GOAL OF THE EXERCISE:
Write out, word for word and with no pictures, each line below from the one containing "от 50 – 400 мм" through the one containing "seconden later niet", both included, and no other line.

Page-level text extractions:
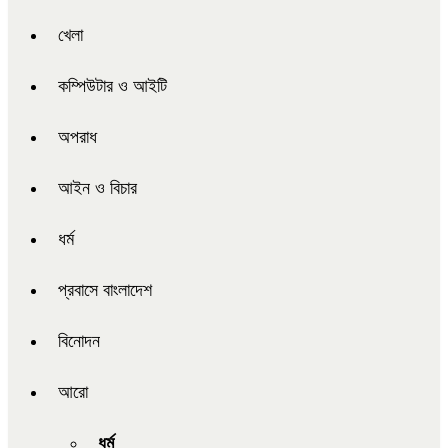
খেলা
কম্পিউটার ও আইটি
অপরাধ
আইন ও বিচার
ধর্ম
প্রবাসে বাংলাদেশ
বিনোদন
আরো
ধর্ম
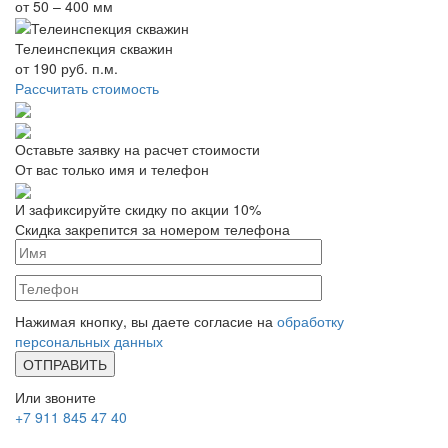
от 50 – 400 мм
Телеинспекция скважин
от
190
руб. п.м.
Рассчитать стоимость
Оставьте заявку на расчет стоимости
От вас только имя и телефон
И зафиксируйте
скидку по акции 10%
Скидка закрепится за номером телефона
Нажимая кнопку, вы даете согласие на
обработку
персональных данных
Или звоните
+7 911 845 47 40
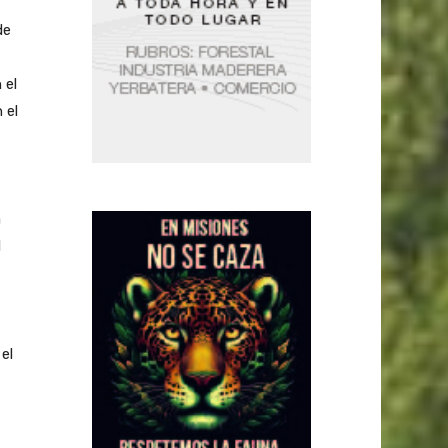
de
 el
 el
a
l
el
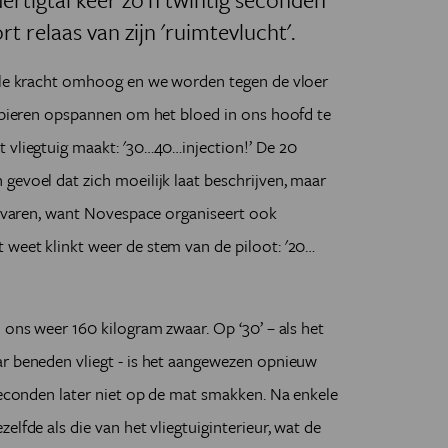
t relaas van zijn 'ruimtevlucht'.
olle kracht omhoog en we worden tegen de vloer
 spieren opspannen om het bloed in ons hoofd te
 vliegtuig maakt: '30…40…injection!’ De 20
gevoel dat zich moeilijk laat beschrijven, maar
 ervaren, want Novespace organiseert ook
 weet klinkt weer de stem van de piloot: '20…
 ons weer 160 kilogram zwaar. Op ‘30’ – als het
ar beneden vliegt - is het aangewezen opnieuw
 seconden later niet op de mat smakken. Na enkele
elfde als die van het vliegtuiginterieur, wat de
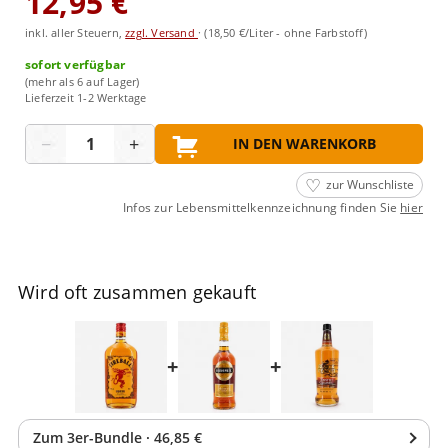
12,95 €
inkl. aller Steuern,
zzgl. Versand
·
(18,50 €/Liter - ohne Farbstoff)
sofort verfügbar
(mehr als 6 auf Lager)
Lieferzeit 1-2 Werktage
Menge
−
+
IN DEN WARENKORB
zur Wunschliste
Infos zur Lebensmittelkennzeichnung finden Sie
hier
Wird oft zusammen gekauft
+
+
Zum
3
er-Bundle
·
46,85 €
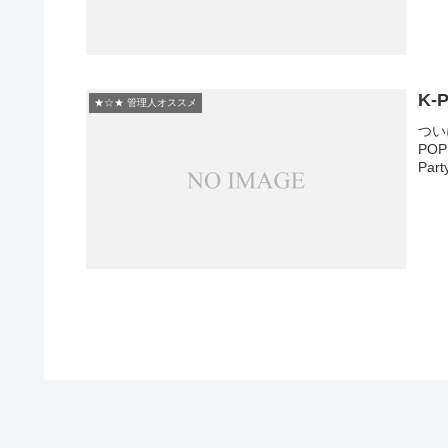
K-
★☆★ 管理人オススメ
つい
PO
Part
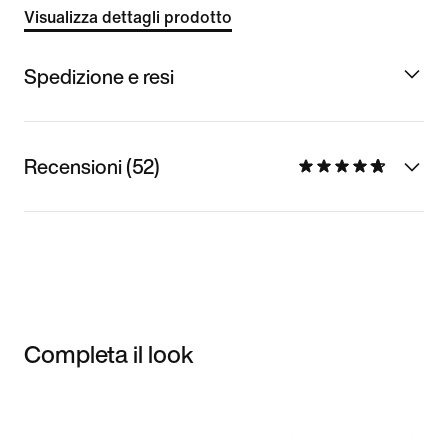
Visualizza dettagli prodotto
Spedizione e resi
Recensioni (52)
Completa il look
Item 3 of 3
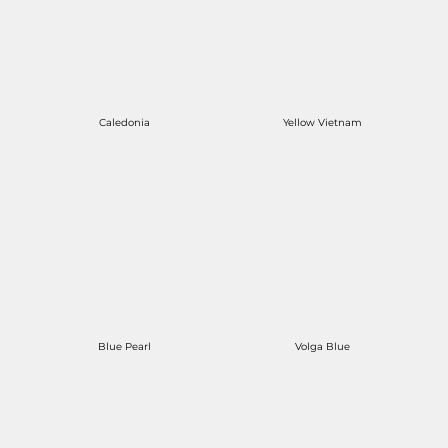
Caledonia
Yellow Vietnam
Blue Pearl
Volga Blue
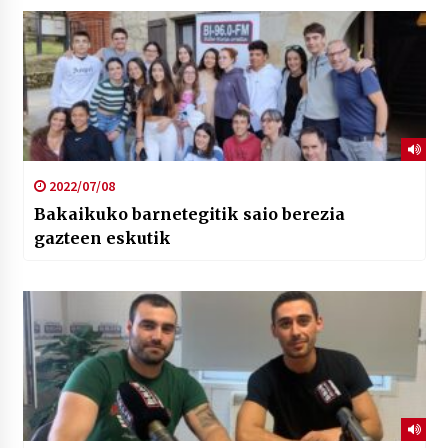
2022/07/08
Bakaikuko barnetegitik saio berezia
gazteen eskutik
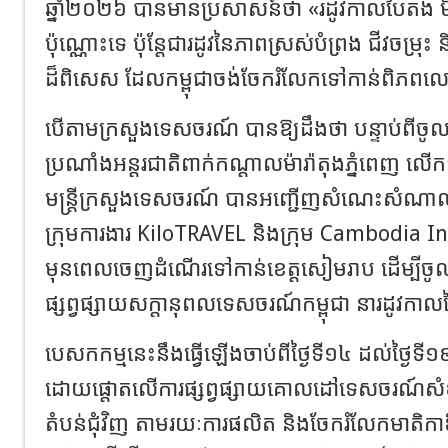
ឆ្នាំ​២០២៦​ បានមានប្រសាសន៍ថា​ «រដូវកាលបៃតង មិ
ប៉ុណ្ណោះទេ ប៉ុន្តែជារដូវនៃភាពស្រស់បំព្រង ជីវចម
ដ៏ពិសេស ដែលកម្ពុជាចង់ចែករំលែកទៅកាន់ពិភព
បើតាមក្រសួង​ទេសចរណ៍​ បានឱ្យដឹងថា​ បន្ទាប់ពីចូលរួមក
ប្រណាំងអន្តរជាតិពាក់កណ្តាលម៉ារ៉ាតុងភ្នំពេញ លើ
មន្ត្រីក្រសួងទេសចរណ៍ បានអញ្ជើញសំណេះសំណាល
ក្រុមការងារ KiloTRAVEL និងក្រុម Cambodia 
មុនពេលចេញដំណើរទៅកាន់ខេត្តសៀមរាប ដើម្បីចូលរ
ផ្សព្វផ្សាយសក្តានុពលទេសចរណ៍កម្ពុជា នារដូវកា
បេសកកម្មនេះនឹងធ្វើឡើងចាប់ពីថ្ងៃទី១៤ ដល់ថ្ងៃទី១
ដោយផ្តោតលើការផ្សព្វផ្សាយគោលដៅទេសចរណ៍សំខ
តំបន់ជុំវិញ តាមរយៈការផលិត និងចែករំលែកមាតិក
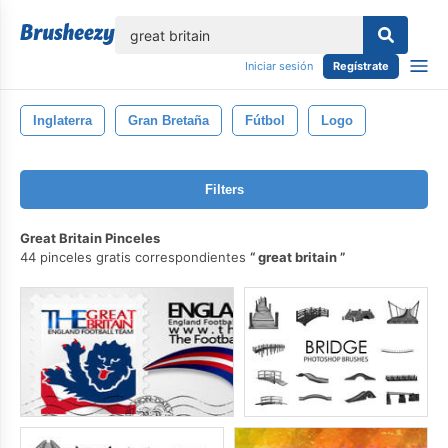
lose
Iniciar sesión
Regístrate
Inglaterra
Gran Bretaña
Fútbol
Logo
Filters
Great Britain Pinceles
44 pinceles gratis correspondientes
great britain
* * *
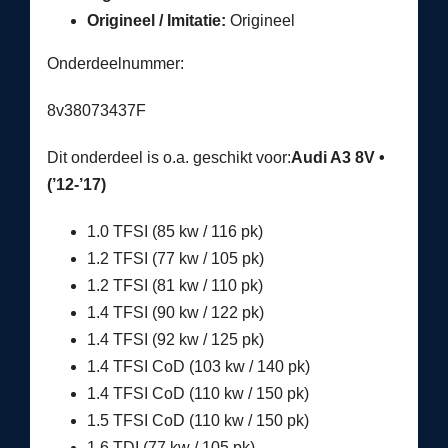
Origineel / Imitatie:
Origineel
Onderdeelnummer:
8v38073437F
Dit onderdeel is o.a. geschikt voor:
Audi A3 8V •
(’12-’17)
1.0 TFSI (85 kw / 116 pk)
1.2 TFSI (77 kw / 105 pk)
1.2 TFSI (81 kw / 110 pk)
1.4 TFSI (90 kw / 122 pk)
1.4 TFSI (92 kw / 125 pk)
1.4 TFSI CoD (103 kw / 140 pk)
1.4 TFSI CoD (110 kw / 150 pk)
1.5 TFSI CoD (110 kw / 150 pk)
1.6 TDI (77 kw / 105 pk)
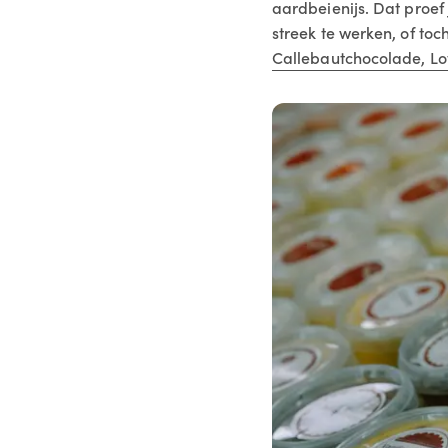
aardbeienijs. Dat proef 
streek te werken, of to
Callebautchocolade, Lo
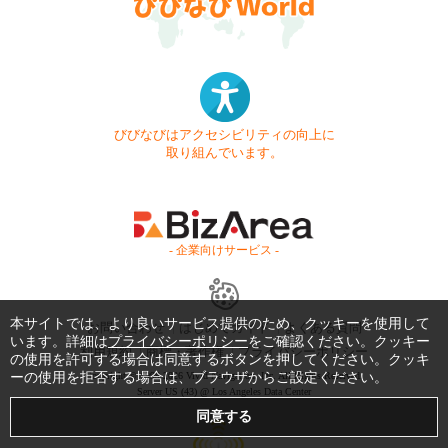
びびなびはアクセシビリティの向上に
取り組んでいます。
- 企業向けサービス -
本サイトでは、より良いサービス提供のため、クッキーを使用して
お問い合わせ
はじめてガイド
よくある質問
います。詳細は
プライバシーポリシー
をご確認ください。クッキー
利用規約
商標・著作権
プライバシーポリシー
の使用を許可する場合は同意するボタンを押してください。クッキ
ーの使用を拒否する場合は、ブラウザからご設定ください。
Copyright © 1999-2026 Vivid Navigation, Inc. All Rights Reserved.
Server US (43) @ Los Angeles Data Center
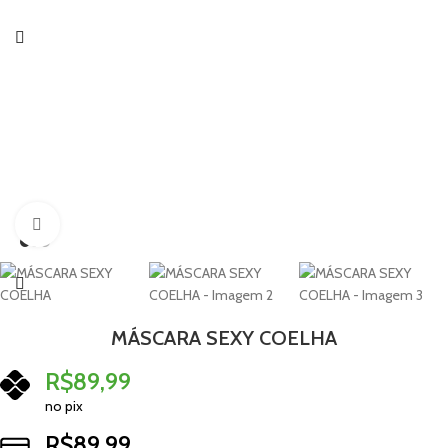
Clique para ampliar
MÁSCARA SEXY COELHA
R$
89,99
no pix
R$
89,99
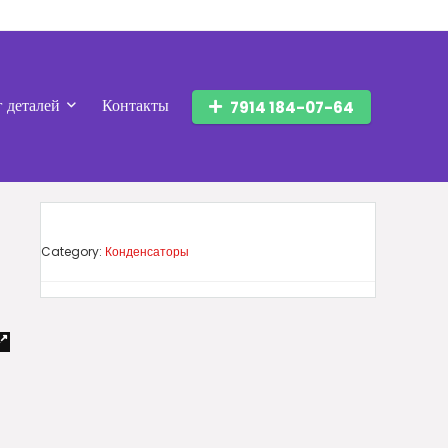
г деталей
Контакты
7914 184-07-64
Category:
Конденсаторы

OUTPUT OF THE EXERCISE:
от 50 – 400 мм
Телеинспекция скважин
от
190
руб. п.м.
Рассчитать стоимость
Оставьте заявку на расчет стоимости
От вас только имя и телефон
И зафиксируйте
скидку по акции 10%
Скидка закрепится за номером телефона
Нажимая кнопку, вы даете согласие на
обработку
персональных данных
Или звоните
+7 911 845 47 40
de
 el
 el
a
l
el
t relaas van zijn 'ruimtevlucht'.
olle kracht omhoog en we worden tegen de vloer
 spieren opspannen om het bloed in ons hoofd te
 vliegtuig maakt: '30…40…injection!’ De 20
gevoel dat zich moeilijk laat beschrijven, maar
 ervaren, want Novespace organiseert ook
 weet klinkt weer de stem van de piloot: '20…
 ons weer 160 kilogram zwaar. Op ‘30’ – als het
ar beneden vliegt - is het aangewezen opnieuw
 seconden later niet op de mat smakken. Na enkele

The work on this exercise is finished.